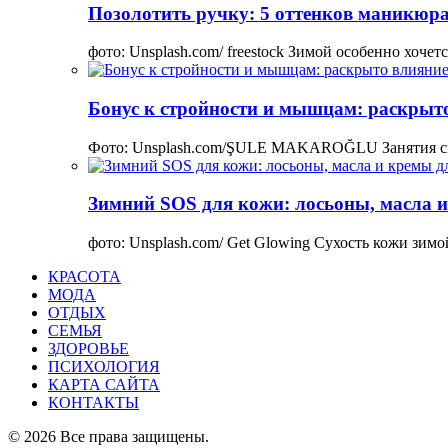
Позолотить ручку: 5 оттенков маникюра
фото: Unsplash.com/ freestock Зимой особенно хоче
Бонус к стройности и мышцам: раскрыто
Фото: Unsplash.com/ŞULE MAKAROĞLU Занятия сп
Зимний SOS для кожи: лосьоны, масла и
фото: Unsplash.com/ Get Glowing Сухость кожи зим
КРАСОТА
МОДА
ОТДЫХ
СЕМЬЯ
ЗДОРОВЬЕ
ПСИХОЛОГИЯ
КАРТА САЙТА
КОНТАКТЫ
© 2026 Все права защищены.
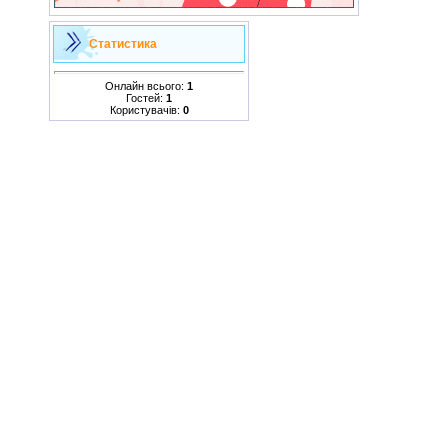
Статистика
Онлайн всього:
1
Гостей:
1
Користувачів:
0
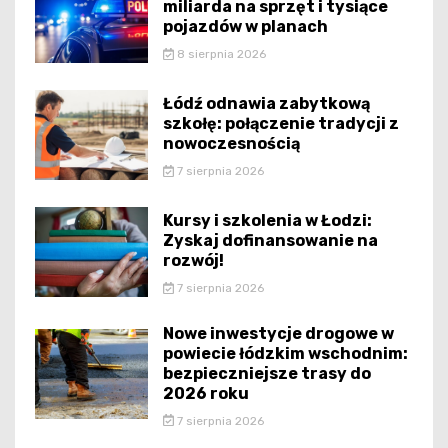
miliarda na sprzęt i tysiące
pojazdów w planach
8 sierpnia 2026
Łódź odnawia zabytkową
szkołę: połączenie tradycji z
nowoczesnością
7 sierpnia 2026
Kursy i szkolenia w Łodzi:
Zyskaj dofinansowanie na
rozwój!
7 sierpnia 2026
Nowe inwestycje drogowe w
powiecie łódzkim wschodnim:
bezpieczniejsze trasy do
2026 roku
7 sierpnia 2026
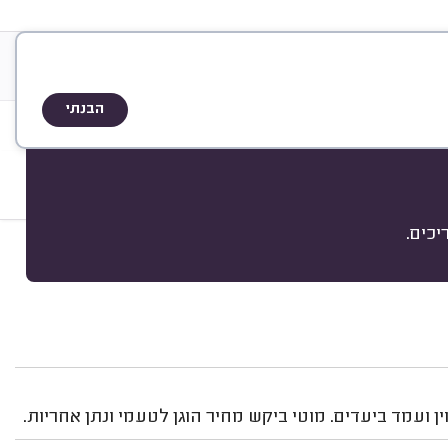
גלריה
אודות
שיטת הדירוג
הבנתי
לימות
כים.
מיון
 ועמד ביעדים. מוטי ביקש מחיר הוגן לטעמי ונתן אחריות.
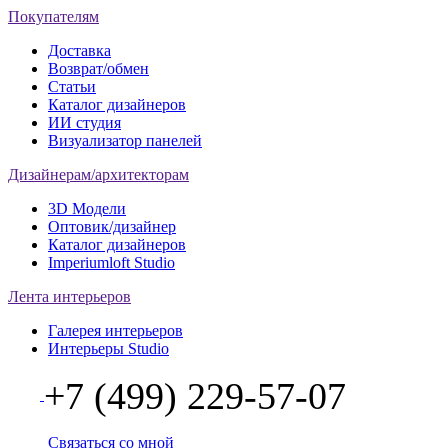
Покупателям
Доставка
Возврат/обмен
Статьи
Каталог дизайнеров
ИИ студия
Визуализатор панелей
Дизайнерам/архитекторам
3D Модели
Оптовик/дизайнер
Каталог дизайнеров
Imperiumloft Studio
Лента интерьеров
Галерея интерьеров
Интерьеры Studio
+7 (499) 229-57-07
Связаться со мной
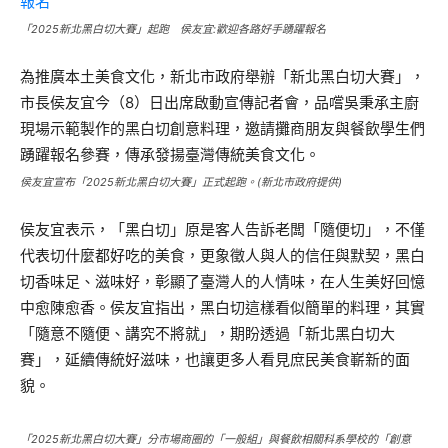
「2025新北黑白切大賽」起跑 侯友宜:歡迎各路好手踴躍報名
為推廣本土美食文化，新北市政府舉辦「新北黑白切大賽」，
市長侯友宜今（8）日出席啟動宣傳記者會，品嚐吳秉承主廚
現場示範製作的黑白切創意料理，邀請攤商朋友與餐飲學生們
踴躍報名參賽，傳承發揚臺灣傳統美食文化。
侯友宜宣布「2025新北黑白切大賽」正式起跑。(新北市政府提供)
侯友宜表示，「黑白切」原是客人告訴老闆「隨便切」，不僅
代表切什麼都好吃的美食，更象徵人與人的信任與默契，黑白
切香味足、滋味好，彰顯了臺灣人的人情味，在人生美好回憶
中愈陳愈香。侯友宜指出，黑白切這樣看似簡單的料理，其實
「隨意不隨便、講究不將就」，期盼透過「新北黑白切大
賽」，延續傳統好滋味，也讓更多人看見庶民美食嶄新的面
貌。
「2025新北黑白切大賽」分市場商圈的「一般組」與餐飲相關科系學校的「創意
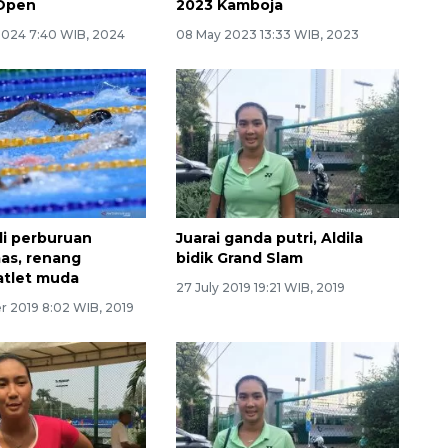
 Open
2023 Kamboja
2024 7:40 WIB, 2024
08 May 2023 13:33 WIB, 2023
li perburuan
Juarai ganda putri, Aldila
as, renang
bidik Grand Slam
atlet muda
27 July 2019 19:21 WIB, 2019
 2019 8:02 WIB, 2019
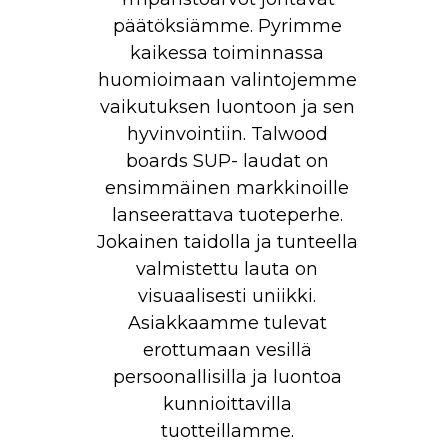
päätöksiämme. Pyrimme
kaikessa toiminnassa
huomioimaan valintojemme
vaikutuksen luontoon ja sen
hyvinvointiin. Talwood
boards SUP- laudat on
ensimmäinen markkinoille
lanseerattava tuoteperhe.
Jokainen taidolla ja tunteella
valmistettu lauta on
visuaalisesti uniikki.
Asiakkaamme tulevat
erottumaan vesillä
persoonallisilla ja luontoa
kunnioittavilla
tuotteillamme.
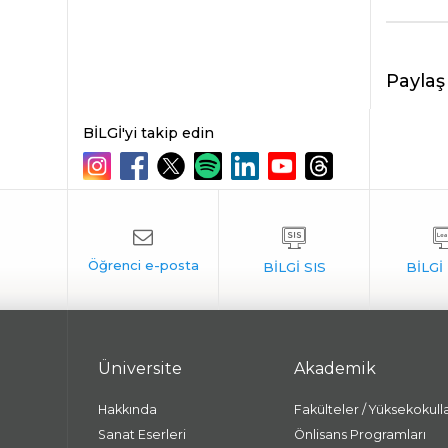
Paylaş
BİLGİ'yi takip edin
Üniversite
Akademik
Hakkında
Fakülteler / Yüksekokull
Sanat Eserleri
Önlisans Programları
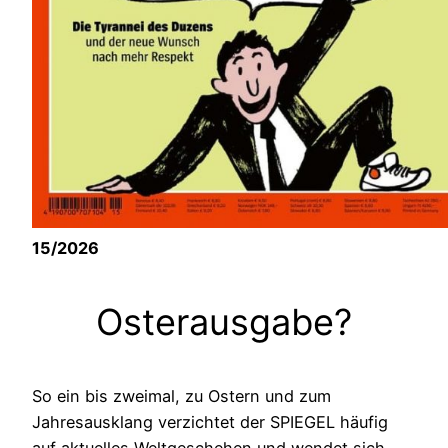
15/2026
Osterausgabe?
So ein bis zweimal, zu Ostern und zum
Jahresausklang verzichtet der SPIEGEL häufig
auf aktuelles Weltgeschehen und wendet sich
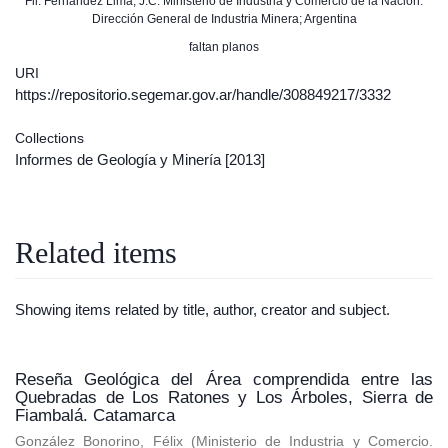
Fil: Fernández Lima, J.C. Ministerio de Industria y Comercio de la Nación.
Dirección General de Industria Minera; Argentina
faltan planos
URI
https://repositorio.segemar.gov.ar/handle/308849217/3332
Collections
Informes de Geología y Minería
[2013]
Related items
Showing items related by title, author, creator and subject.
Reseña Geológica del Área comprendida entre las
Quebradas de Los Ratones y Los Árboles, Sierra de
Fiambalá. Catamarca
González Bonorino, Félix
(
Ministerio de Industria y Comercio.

...

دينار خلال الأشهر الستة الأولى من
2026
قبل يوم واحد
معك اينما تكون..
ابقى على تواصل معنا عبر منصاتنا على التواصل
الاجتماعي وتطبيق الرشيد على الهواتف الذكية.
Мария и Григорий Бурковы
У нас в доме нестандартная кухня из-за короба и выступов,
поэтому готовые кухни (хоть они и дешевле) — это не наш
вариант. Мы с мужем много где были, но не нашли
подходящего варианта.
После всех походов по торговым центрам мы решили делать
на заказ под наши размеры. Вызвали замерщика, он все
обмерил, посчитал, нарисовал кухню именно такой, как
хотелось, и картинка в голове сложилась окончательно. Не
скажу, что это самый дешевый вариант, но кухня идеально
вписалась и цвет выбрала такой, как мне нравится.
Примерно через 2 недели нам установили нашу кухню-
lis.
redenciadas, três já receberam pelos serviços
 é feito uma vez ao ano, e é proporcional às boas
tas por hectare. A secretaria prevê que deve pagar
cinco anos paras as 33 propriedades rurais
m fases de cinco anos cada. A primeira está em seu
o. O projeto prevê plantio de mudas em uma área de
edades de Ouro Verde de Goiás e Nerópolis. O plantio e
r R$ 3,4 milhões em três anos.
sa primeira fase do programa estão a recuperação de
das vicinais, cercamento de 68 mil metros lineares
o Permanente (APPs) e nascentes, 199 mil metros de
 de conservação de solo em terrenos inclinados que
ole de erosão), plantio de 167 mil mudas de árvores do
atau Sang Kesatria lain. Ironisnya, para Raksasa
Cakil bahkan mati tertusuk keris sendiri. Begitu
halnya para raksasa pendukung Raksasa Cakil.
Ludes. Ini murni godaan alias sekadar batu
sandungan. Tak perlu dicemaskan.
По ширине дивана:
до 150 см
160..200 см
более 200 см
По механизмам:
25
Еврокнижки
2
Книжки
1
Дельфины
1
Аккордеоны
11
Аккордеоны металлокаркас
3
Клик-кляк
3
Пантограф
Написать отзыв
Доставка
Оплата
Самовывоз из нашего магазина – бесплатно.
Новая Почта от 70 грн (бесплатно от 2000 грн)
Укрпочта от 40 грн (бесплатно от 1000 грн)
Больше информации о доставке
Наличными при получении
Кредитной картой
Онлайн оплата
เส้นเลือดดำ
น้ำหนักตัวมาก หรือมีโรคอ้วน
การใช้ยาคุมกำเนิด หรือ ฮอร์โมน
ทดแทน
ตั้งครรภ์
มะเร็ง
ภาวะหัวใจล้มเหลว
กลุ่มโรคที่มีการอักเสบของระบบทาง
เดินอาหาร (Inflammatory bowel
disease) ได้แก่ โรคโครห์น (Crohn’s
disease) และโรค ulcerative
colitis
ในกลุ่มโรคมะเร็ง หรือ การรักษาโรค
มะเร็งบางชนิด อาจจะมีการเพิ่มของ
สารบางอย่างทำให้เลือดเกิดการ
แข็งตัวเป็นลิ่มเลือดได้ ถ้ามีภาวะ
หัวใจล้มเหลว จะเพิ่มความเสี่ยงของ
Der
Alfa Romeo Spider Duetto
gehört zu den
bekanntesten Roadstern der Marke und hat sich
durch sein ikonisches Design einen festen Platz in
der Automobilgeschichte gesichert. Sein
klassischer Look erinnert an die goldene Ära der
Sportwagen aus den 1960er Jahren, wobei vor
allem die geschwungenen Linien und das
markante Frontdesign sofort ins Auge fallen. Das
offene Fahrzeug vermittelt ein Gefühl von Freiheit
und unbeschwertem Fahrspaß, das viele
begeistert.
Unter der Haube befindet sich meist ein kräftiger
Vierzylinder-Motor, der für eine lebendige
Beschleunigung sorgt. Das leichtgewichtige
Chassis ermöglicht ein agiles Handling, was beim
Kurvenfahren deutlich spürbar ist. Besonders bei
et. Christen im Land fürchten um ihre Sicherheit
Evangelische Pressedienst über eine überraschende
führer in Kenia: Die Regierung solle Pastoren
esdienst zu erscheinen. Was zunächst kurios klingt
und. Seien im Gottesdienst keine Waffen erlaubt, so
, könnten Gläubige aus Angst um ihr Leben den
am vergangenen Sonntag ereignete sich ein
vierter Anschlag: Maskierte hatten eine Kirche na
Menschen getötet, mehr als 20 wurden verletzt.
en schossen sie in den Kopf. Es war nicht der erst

--

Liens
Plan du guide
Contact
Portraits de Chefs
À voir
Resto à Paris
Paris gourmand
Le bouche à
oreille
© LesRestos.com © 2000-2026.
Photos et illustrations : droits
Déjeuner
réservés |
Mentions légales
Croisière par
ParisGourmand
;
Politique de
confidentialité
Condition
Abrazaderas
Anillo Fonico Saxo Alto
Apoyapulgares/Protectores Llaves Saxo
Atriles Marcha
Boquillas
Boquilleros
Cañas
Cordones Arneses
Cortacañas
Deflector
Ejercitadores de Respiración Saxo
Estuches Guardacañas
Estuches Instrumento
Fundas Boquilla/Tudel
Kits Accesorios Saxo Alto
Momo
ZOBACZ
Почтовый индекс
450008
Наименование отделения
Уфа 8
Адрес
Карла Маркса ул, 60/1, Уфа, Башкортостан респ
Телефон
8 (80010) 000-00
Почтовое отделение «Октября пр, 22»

**About this exercise**
Whenever "такой" shows up in a line of the listing, copy that whole line.

**Problem solution**
обмерил, посчитал, нарисовал кухню именно такой, как
вписалась и цвет выбрала такой, как мне нравится.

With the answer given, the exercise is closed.